__Exercise instructions__
Pictures aside, reproduce exactly and only the lines below, starting at the one containing "На главную (406, 679)" and ending at the last line.

Collection entries
»»
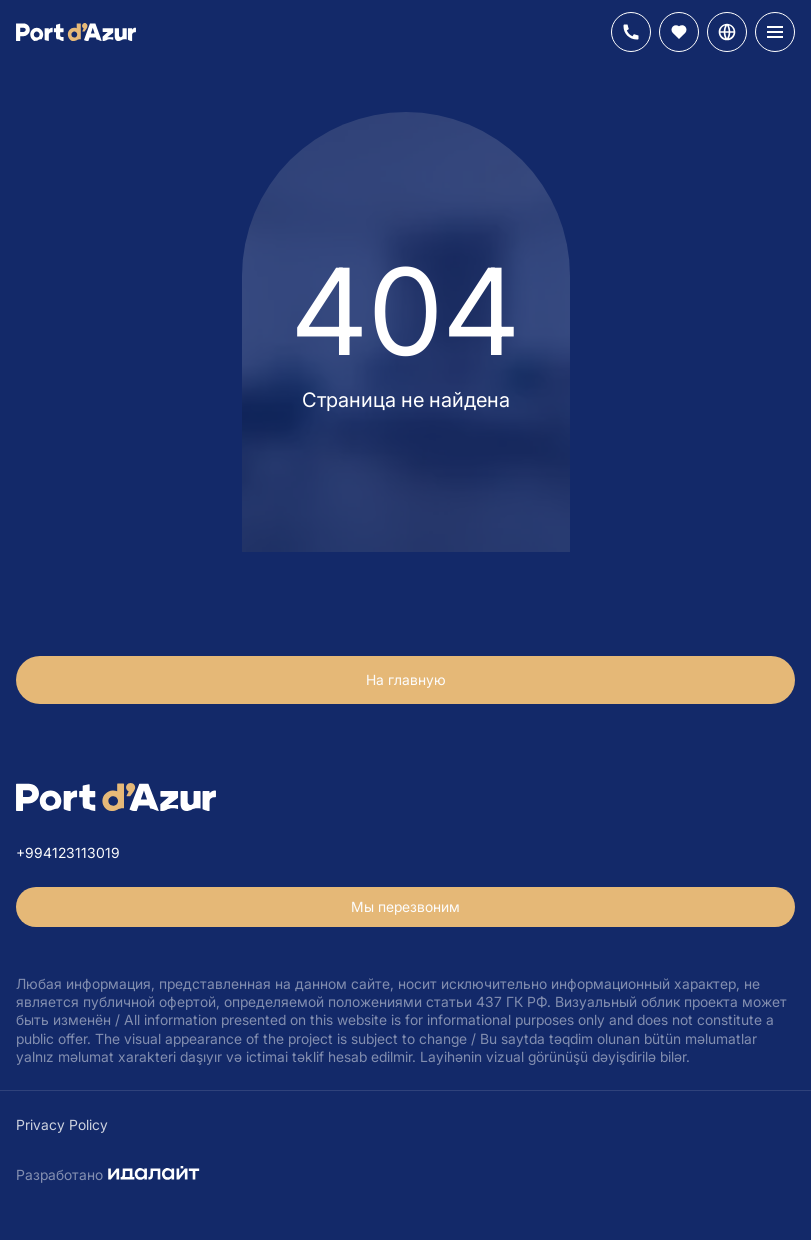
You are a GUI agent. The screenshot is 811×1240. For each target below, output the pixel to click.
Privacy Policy (62, 1124)
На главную (406, 679)
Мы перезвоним (405, 906)
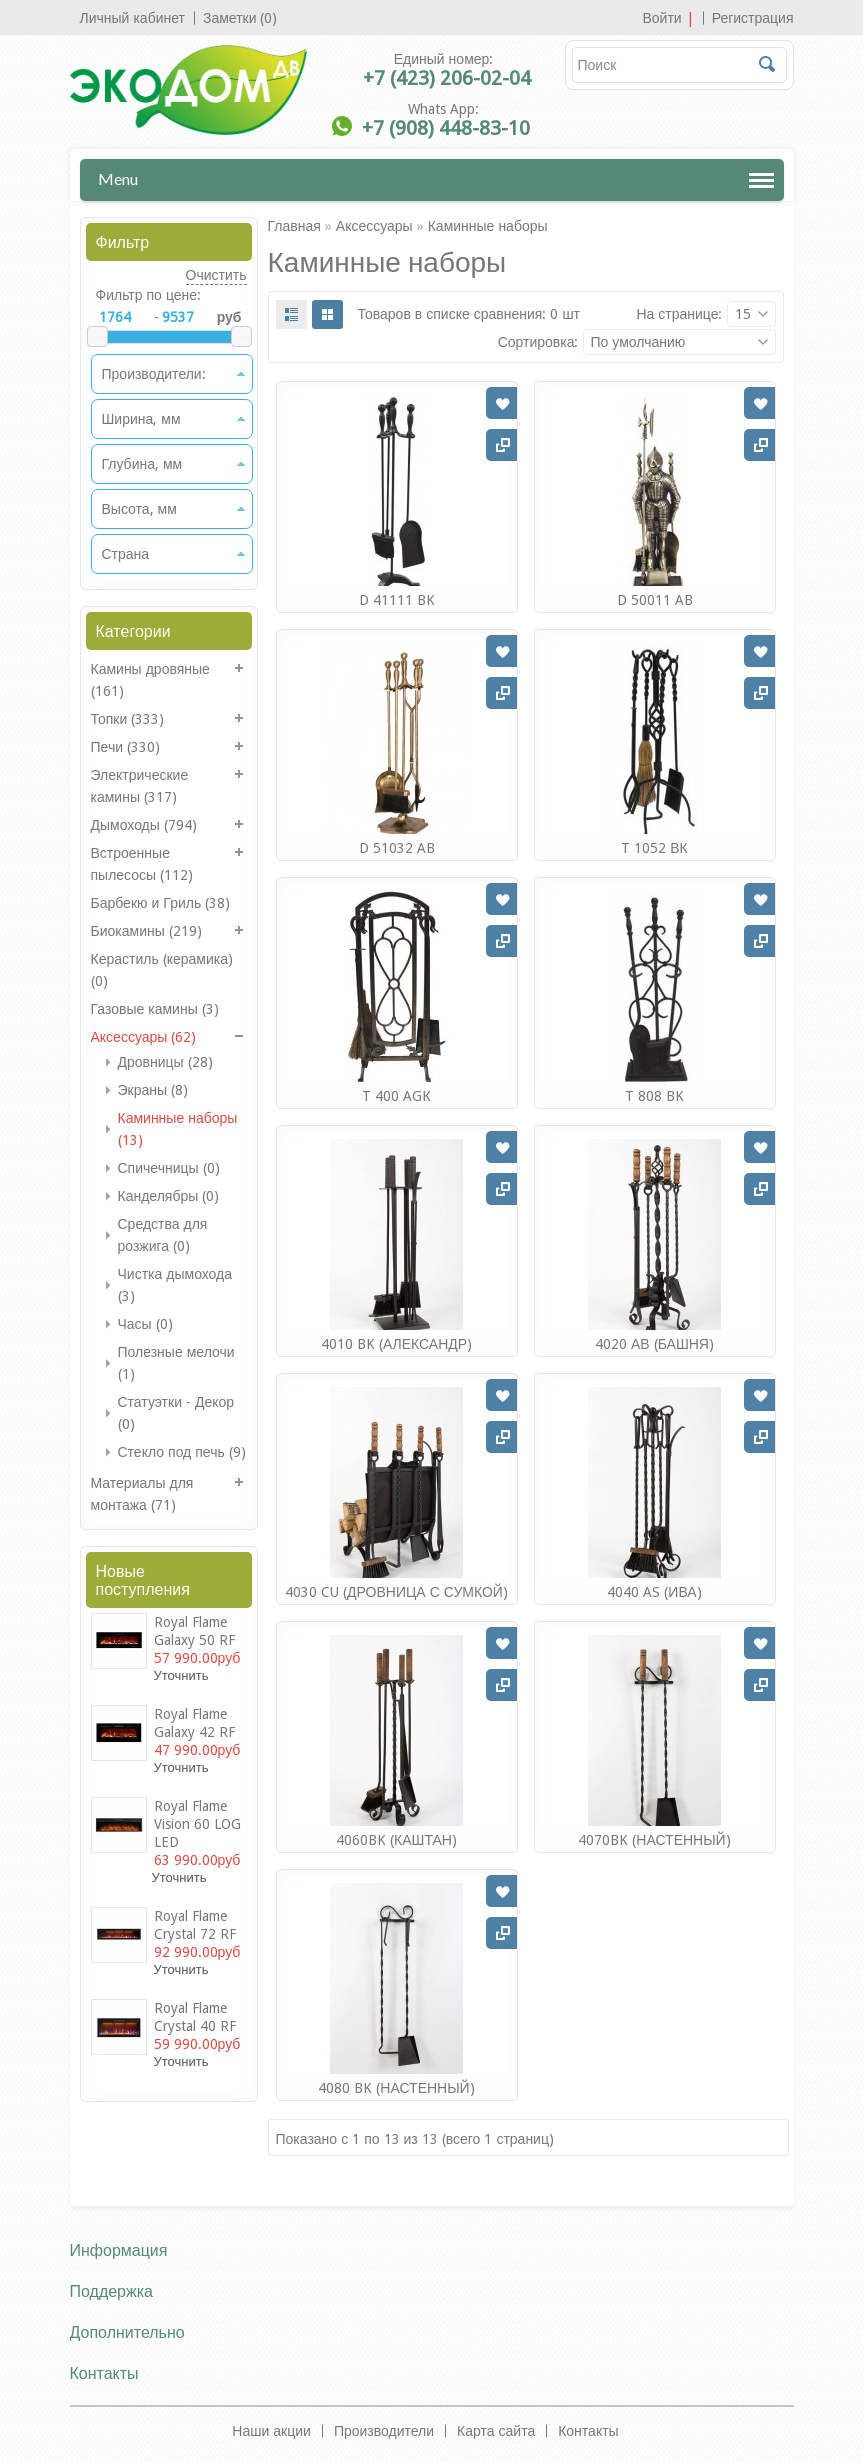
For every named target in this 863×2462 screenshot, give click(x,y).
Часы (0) (145, 1324)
««
__Written solution__
На главную (406, 679)
Мы перезвоним (405, 906)
For every named target in this 863×2462 screenshot, give click(x,y).
Часы (0) (145, 1324)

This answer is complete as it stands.